BMC Evol Biol. 2011 Feb 18;11:47. doi: 10.1186/1471-2148-11-47.
All sequenced genomes contain a proportion of lineage-specific genes, which exhibit no sequence similarity to any genes outside the lineage. Despite their prevalence, the origins and functions of most lineage-specific genes remain largely unknown. As more genomes are sequenced opportunities for understanding evolutionary origins and functions of lineage-specific genes are increasing.
This study provides a comprehensive analysis of the origins of lineage-specific genes (LSGs) in Arabidopsis thaliana that are restricted to the Brassicaceae family. In this study, lineage-specific genes within the nuclear (1761 genes) and mitochondrial (28 genes) genomes are identified. The evolutionary origins of two thirds of the lineage-specific genes within the Arabidopsis thaliana genome are also identified. Almost a quarter of lineage-specific genes originate from non-lineage-specific paralogs, while the origins of ~10% of lineage-specific genes are partly derived from DNA exapted from transposable elements (twice the proportion observed for non-lineage-specific genes). Lineage-specific genes are also enriched in genes that have overlapping CDS, which is consistent with such novel genes arising from overprinting. Over half of the subset of the 958 lineage-specific genes found only in Arabidopsis thaliana have alignments to intergenic regions in Arabidopsis lyrata, consistent with either de novo origination or differential gene loss and retention, with both evolutionary scenarios explaining the lineage-specific status of these genes. A smaller number of lineage-specific genes with an incomplete open reading frame across different Arabidopsis thaliana accessions are further identified as accession-specific genes, most likely of recent origin in Arabidopsis thaliana.

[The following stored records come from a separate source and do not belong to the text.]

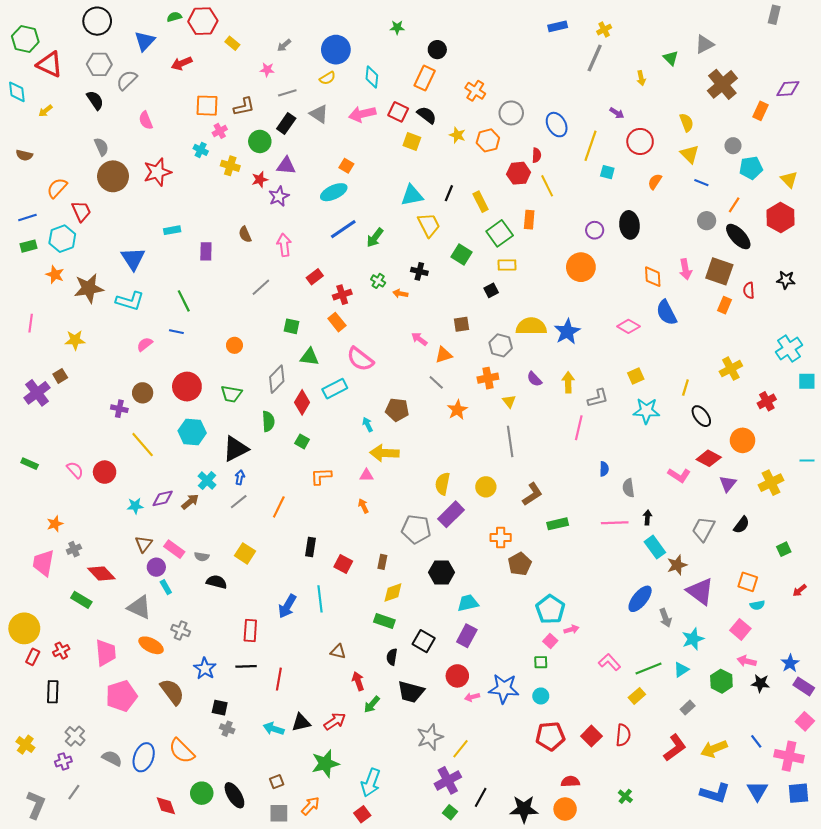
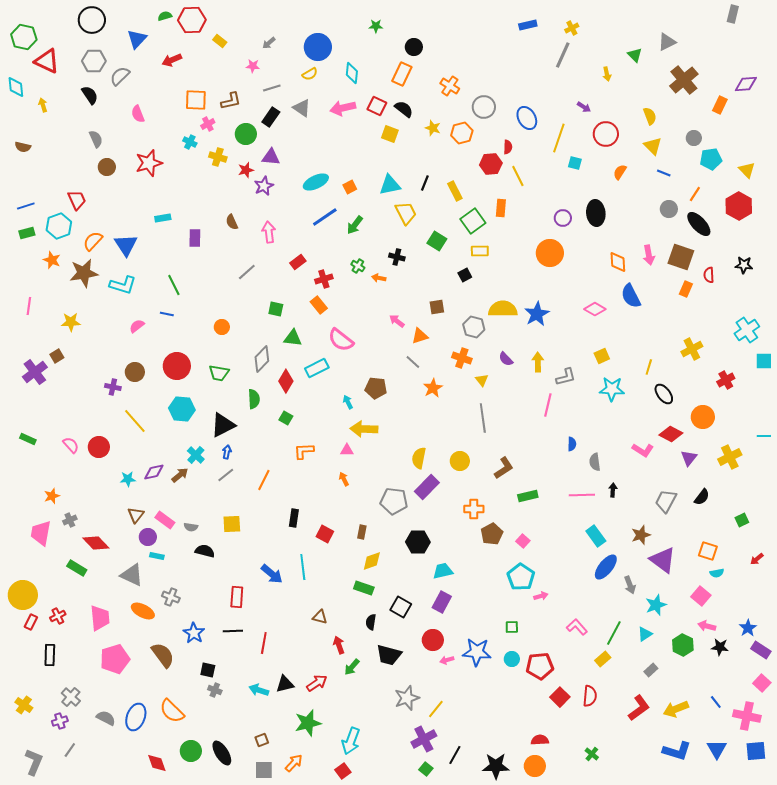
yellow arrow: (45, 111) -> (43, 105), turned 112
orange square: (346, 166) -> (350, 187), moved, turned 32
brown circle: (113, 176) -> (107, 167), size x0.6
orange semicircle: (57, 188) -> (93, 241), moved
orange cross: (488, 378) -> (462, 358), turned 30
cyan rectangle: (655, 547) -> (596, 536), moved
yellow square: (245, 553) -> (232, 524), turned -36
cyan rectangle: (166, 587) -> (157, 556), turned -48
blue arrow: (287, 606) -> (272, 574), turned -80
pink square: (550, 641) -> (523, 541), moved
green line: (649, 669) -> (614, 633), turned -40
red pentagon: (550, 736) -> (540, 666), moved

Putative de novo origination for two of the Arabidopsis thaliana-only genes is identified via additional sequencing across accessions of Arabidopsis thaliana and closely related sister species lineages. We demonstrate that lineage-specific genes have high tissue specificity and low expression levels across multiple tissues and developmental stages. Finally, stress responsiveness is identified as a distinct feature of Brassicaceae-specific genes; where these LSGs are enriched for genes responsive to a wide range of abiotic stresses.

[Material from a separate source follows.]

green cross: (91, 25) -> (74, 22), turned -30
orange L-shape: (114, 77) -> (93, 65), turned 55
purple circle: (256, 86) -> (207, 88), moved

Improving our understanding of the origins of lineage-specific genes is key to gaining insights regarding how novel genes can arise and acquire functionality in different lineages. This study comprehensively identifies all of the Brassicaceae-specific genes in Arabidopsis thaliana and identifies how the majority of such lineage-specific genes have arisen. The analysis allows the relative importance (and prevalence) of different evolutionary routes to the genesis of novel ORFs within lineages to be assessed. Insights regarding the functional roles of lineage-specific genes are further advanced through identification of enrichment for stress responsiveness in lineage-specific genes, highlighting their likely importance for environmental adaptation strategies.
所有已测序的基因组都包含一部分谱系特异性基因,这些基因与谱系外的任何基因都没有序列相似性。尽管它们很普遍,但大多数谱系特异性基因的起源和功能仍在很大程度上未知。随着越来越多的基因组被测序,人们对谱系特异性基因的进化起源和功能的理解机会也在增加。

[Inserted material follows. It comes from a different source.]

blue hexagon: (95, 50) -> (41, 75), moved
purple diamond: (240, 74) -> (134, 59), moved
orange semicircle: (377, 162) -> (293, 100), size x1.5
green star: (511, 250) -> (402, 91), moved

本研究对拟南芥中仅限于十字花科家族的核基因组(1761 个基因)和线粒体基因组(28 个基因)中的谱系特异性基因进行了全面分析。本研究还确定了拟南芥基因组中三分之二的谱系特异性基因的进化起源。近四分之一的谱系特异性基因起源于非谱系特异性的旁系同源基因,而大约 10%的谱系特异性基因的起源部分来自转座元件衍生的 DNA(是观察到的非谱系特异性基因的两倍)。谱系特异性基因也在具有重叠 CDS 的基因中富集,这与这种新型基因由重叠产生的情况一致。在仅在拟南芥中发现的 958 个谱系特异性基因的亚集中,有一半以上与拟南芥 lyrata 的基因间区域有比对,这与从头起源或差异基因的丢失和保留一致,这两种进化情景都解释了这些基因的谱系特异性状态。在不同的拟南芥品系中,发现一小部分具有不完整开放阅读框的谱系特异性基因是品系特异性基因,很可能是在拟南芥中最近起源的。通过对拟南芥和密切相关的姐妹种系的不同品系进行额外的测序,确定了两个仅在拟南芥中存在的谱系特异性基因的假定从头起源。我们证明,谱系特异性基因在多个组织和发育阶段具有高度的组织特异性和低表达水平。最后,确定了对十字花科特异性基因的应激反应是一个显著特征;这些 LSG 富集了对多种非生物胁迫有反应的基因。
提高我们对谱系特异性基因起源的理解是深入了解新基因如何在不同谱系中产生并获得功能的关键。本研究全面鉴定了拟南芥中的所有十字花科特异性基因,并确定了此类谱系特异性基因的大部分起源。该分析可以评估不同进化途径在谱系中新 ORF 产生中的相对重要性(和普遍性)。通过鉴定谱系特异性基因对胁迫反应的富集,进一步推进了对谱系特异性基因功能作用的认识,突出了它们在环境适应策略中的重要性。